# WHAT TO PRODUCE:
Pictures do not belong in the copy, so please give every entry below again exactly.

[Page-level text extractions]
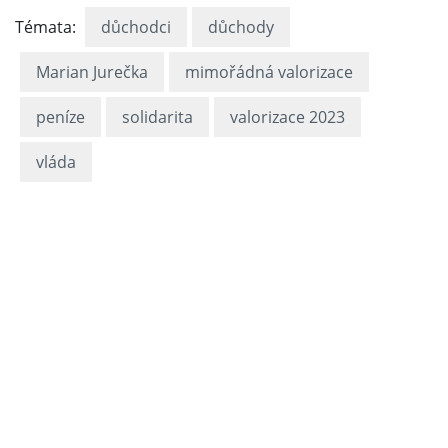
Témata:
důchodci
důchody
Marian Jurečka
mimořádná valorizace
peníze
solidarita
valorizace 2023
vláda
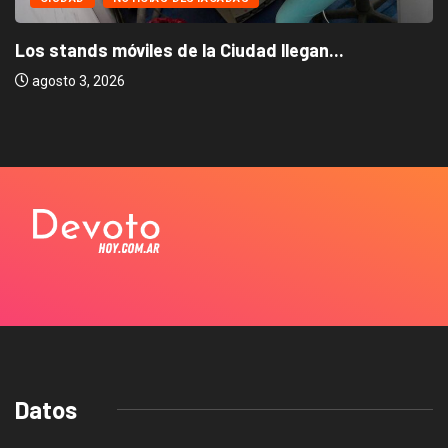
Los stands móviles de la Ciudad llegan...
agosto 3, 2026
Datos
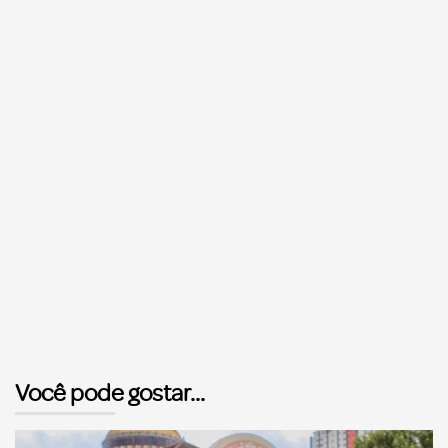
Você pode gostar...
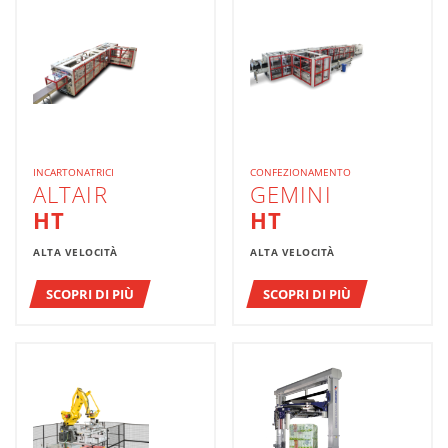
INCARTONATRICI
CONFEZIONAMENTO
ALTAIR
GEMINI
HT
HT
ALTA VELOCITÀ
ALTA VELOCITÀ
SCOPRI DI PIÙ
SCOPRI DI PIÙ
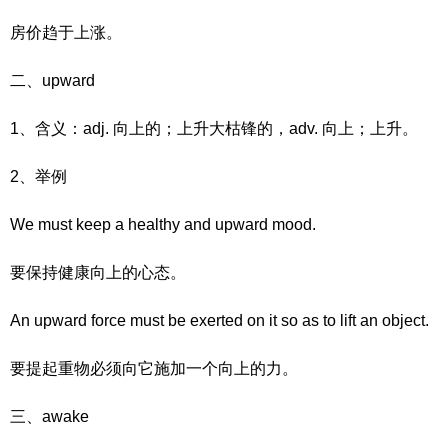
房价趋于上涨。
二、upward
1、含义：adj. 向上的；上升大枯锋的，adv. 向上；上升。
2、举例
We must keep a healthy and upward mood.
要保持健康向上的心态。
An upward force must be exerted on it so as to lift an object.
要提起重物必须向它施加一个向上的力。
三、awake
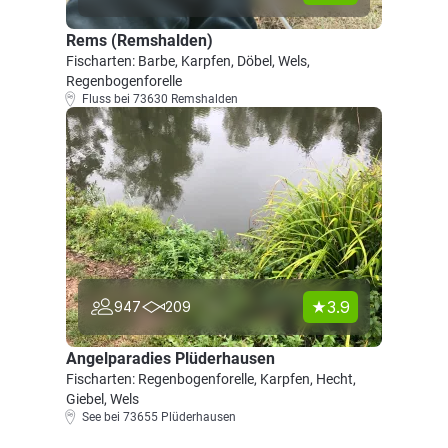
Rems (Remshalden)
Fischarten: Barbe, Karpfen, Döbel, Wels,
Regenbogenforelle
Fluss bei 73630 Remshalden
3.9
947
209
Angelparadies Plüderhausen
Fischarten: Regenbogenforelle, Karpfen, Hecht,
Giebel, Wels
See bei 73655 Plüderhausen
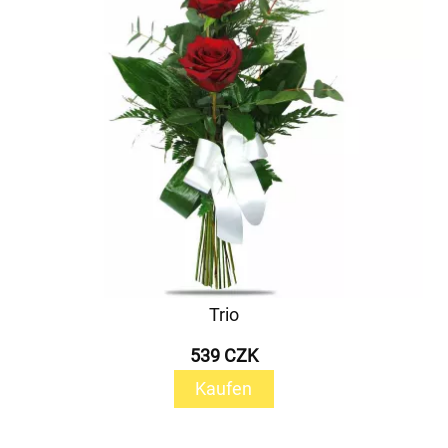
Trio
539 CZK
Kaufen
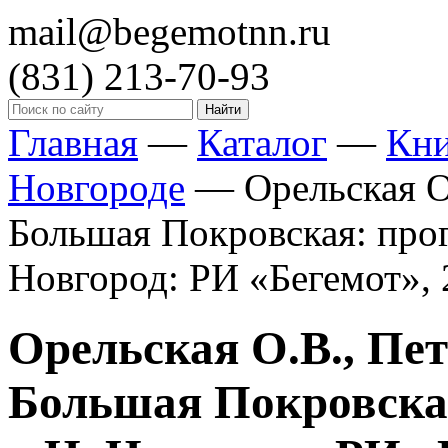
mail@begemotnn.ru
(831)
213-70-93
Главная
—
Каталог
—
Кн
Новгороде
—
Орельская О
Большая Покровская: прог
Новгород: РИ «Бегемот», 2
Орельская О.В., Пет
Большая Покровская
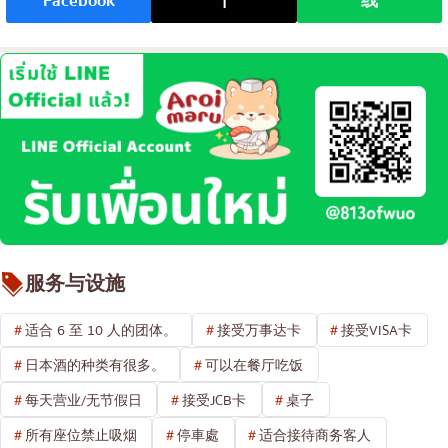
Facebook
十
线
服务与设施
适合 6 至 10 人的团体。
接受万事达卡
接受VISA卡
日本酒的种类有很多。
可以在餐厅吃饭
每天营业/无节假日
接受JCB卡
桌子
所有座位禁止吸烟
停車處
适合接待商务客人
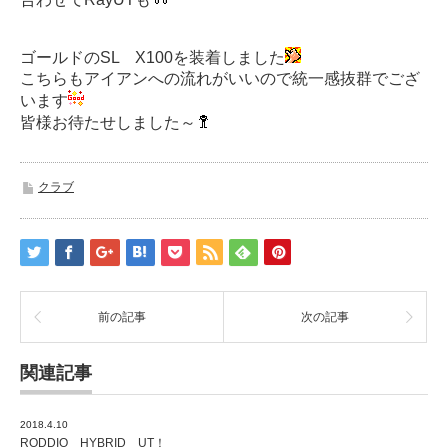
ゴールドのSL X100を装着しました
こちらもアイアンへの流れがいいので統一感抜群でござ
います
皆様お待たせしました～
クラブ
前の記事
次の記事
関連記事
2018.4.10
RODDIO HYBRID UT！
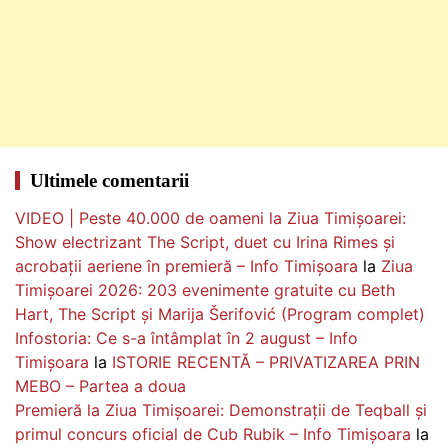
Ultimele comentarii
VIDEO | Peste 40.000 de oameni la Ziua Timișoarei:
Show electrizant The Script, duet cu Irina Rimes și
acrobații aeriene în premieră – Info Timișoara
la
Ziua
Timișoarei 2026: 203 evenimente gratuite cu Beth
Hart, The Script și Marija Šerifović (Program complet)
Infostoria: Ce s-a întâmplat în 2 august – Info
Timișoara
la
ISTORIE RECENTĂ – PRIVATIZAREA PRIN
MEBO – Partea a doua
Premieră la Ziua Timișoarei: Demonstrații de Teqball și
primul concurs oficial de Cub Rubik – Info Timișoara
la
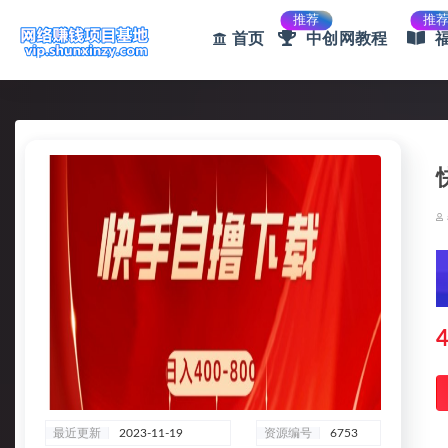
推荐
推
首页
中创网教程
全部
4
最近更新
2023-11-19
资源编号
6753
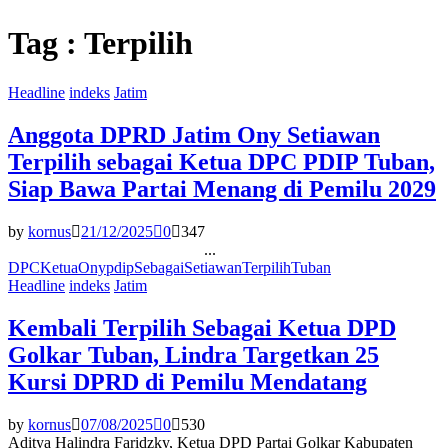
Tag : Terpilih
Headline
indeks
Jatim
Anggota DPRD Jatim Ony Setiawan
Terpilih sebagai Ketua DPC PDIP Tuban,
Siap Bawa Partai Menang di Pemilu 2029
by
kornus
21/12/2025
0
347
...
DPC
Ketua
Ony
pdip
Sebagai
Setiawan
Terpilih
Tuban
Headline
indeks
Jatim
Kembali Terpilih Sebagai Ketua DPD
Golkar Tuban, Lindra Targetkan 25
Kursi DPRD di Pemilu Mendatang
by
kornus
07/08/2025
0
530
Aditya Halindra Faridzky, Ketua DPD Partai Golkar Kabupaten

# RESPONSE TO THIS TASK:
Témata:
důchodci
důchody
Marian Jurečka
mimořádná valorizace
peníze
solidarita
valorizace 2023
vláda
Los stands móviles de la Ciudad llegan...
agosto 3, 2026
Datos
Você pode gostar...
INCARTONATRICI
CONFEZIONAMENTO
ALTAIR
GEMINI
HT
HT
ALTA VELOCITÀ
ALTA VELOCITÀ
SCOPRI DI PIÙ
SCOPRI DI PIÙ
房价趋于上涨。
二、upward
1、含义：adj. 向上的；上升大枯锋的，adv. 向上；上升。
2、举例
We must keep a healthy and upward mood.
要保持健康向上的心态。
An upward force must be exerted on it so as to lift an object.
要提起重物必须向它施加一个向上的力。
三、awake
Rems (Remshalden)
Fischarten: Barbe, Karpfen, Döbel, Wels,
Regenbogenforelle
Fluss bei 73630 Remshalden
3.9
947
209
Angelparadies Plüderhausen
Fischarten: Regenbogenforelle, Karpfen, Hecht,
Giebel, Wels
See bei 73655 Plüderhausen
Trio
539 CZK
Kaufen
mail@begemotnn.ru
(831)
213-70-93
Главная
—
Каталог
—
Кн
Новгороде
—
Орельская О
Большая Покровская: прог
Новгород: РИ «Бегемот», 2
Орельская О.В., Пет
Большая Покровская
Facebook
十
线
服务与设施
适合 6 至 10 人的团体。
接受万事达卡
接受VISA卡
日本酒的种类有很多。
可以在餐厅吃饭
每天营业/无节假日
接受JCB卡
桌子
所有座位禁止吸烟
停車處
适合接待商务客人
ゴールドのSL X100を装着しました
こちらもアイアンへの流れがいいので統一感抜群でござ
います
皆様お待たせしました～
クラブ
前の記事
次の記事
関連記事
2018.4.10
RODDIO HYBRID UT！
Ultimele comentarii
VIDEO | Peste 40.000 de oameni la Ziua Timișoarei:
Show electrizant The Script, duet cu Irina Rimes și
acrobații aeriene în premieră – Info Timișoara
la
Ziua
Timișoarei 2026: 203 evenimente gratuite cu Beth
Hart, The Script și Marija Šerifović (Program complet)
Infostoria: Ce s-a întâmplat în 2 august – Info
Timișoara
la
ISTORIE RECENTĂ – PRIVATIZAREA PRIN
MEBO – Partea a doua
Premieră la Ziua Timișoarei: Demonstrații de Teqball și
primul concurs oficial de Cub Rubik – Info Timișoara
la
推荐
推
首页
中创网教程
全部
4
最近更新
2023-11-19
资源编号
6753
Tag : Terpilih
Headline
indeks
Jatim
Anggota DPRD Jatim Ony Setiawan
Terpilih sebagai Ketua DPC PDIP Tuban,
Siap Bawa Partai Menang di Pemilu 2029
by
kornus
21/12/2025
0
347
...
DPC
Ketua
Ony
pdip
Sebagai
Setiawan
Terpilih
Tuban
Headline
indeks
Jatim
Kembali Terpilih Sebagai Ketua DPD
Golkar Tuban, Lindra Targetkan 25
Kursi DPRD di Pemilu Mendatang
by
kornus
07/08/2025
0
530
Aditya Halindra Faridzky, Ketua DPD Partai Golkar Kabupaten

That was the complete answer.